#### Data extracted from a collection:
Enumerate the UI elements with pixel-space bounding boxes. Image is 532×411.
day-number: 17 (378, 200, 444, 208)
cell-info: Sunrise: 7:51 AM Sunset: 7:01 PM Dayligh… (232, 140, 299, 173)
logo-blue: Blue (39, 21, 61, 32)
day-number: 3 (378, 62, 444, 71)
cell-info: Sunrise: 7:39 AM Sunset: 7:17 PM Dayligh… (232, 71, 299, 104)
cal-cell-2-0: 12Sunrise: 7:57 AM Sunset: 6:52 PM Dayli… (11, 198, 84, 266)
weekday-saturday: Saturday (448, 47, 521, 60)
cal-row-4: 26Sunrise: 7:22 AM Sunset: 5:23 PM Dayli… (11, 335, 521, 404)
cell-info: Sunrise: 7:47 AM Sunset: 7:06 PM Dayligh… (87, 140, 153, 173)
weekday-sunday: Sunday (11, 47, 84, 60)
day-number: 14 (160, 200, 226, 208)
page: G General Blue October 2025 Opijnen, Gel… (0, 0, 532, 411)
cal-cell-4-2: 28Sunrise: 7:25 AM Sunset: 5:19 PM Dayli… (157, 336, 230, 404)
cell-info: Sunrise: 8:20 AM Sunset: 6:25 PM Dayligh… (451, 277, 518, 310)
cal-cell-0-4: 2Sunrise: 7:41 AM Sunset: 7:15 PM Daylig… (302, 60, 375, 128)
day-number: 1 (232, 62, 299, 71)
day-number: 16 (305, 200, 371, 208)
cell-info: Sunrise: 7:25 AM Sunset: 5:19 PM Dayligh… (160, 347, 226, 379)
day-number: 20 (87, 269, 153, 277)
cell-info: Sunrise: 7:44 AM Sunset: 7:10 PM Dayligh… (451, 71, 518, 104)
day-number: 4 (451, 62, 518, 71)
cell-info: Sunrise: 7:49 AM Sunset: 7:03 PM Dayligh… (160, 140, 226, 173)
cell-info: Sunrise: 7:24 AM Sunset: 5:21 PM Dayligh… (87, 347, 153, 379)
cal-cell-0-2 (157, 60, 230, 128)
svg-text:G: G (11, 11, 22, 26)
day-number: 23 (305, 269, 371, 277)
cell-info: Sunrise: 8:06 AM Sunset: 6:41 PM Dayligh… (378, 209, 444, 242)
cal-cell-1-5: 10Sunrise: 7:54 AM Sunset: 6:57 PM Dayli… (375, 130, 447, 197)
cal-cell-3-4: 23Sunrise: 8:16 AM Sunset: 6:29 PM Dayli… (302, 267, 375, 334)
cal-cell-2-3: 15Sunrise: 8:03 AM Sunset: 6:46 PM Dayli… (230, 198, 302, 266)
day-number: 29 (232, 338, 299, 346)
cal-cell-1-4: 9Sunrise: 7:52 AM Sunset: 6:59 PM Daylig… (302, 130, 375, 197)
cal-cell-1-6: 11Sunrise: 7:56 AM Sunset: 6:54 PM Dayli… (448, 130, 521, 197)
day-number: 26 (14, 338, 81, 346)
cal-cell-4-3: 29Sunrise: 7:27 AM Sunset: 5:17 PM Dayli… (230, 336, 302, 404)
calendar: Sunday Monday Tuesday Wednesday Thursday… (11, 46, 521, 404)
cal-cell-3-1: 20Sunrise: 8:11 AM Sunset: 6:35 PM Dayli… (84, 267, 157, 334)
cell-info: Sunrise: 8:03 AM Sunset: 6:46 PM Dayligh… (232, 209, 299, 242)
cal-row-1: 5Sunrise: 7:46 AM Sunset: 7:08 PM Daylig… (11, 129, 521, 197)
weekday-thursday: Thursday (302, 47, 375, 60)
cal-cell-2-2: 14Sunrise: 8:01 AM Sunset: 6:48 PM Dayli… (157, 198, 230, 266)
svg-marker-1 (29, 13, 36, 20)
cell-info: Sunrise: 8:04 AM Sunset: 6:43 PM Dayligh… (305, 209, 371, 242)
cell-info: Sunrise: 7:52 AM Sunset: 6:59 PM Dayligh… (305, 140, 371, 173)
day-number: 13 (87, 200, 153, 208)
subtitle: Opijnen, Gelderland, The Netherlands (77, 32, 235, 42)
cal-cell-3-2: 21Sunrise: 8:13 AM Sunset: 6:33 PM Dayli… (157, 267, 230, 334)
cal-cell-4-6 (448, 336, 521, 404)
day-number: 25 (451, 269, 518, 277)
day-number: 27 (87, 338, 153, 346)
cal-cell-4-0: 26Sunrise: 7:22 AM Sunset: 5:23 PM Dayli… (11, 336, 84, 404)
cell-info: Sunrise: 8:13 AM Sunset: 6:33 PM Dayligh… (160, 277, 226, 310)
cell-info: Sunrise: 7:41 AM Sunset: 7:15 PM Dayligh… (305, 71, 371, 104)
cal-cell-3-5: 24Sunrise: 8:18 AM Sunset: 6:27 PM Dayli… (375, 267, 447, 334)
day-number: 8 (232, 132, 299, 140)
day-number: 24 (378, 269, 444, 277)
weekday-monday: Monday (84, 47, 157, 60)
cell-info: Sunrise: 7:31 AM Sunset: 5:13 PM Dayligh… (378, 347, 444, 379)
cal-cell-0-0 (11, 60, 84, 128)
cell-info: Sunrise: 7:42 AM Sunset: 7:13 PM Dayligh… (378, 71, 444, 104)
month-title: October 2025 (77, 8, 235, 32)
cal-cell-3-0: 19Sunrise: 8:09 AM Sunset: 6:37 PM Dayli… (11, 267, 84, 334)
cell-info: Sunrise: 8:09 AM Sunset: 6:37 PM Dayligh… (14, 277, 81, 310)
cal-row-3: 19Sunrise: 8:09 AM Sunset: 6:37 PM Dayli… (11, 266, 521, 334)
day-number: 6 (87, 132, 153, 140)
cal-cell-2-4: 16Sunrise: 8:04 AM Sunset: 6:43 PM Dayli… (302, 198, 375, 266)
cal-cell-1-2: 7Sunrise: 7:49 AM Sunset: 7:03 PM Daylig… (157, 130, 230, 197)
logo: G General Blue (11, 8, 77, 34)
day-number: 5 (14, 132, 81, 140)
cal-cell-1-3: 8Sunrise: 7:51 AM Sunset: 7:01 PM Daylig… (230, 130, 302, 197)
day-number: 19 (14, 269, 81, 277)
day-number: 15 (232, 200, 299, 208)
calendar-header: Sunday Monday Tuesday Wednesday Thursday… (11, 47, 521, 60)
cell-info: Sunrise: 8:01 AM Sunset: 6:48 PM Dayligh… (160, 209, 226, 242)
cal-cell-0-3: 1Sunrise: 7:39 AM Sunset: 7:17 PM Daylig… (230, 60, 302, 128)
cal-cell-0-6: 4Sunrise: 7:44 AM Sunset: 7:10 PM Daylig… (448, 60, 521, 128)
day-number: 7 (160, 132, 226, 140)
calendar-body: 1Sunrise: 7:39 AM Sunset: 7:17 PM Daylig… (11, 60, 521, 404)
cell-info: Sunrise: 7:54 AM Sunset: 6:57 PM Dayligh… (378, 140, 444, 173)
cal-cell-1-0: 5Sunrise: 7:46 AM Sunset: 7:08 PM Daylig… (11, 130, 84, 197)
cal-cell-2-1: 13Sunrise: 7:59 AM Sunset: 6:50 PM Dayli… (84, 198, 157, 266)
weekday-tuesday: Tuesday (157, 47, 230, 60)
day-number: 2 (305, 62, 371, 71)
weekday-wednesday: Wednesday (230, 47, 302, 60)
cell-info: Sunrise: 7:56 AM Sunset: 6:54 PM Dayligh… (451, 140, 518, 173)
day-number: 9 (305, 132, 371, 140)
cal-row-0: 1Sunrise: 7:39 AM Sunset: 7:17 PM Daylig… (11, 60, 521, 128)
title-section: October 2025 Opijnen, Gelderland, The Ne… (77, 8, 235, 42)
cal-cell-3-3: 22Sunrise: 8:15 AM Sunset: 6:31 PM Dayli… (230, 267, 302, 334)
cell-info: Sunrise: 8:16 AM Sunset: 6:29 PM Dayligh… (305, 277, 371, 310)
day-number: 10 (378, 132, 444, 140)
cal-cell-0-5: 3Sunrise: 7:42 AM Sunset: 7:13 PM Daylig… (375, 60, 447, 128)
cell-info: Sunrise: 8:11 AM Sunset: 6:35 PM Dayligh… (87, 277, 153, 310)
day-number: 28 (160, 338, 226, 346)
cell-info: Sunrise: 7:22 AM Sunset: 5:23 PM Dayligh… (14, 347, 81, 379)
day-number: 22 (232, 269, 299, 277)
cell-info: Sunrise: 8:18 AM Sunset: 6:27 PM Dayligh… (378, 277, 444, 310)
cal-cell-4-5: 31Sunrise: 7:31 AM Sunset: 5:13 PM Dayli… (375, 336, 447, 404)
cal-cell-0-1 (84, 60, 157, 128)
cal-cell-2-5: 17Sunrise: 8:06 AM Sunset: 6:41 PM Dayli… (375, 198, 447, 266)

#### Task requirements:
Counting the lines above that hold "Opijnen", reply with the number and no other words.

#### Task solution:
3